HOW TO COMPLETE THIS TASK: Return only those lines of the records below in which "Gärten" appears.

PROVIDED RECORDS:
★ ★ ★

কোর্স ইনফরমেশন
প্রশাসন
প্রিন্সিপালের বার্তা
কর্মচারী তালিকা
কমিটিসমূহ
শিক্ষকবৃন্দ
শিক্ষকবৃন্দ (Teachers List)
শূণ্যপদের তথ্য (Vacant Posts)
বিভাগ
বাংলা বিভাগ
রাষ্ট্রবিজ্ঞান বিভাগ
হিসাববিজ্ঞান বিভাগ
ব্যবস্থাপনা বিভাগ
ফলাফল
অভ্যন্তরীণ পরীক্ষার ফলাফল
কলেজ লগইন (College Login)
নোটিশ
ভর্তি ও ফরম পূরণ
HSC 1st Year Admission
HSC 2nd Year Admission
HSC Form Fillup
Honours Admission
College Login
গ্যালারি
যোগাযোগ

★ ★ ★

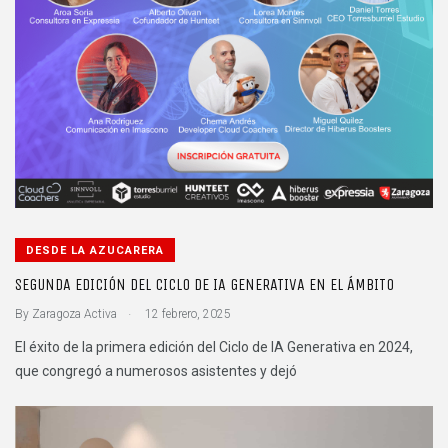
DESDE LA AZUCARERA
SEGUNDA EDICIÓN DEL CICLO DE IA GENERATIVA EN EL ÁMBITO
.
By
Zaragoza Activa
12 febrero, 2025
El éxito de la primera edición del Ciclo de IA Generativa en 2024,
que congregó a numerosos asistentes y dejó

★ ★ ★

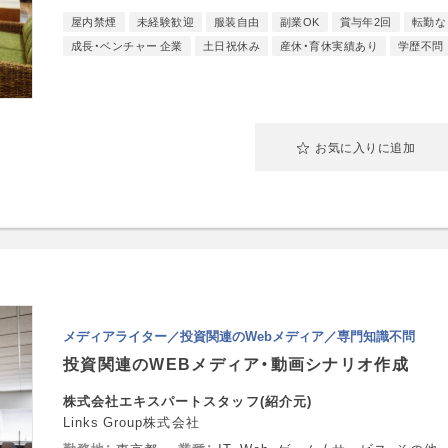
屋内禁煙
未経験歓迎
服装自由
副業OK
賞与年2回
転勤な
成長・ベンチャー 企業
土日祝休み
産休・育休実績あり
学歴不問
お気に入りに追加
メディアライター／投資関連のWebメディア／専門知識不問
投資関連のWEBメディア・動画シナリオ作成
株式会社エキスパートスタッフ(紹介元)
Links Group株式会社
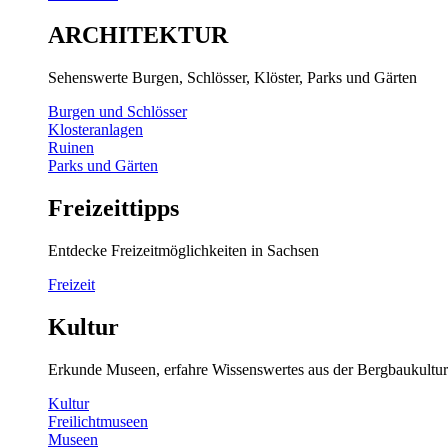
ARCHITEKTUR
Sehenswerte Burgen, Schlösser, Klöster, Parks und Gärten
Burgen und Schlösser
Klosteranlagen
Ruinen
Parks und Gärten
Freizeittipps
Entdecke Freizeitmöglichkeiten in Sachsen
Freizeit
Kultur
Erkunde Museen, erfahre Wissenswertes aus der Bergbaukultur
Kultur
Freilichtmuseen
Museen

★ ★ ★

TASK SOLUTION:
Sehenswerte Burgen, Schlösser, Klöster, Parks und Gärten
Parks und Gärten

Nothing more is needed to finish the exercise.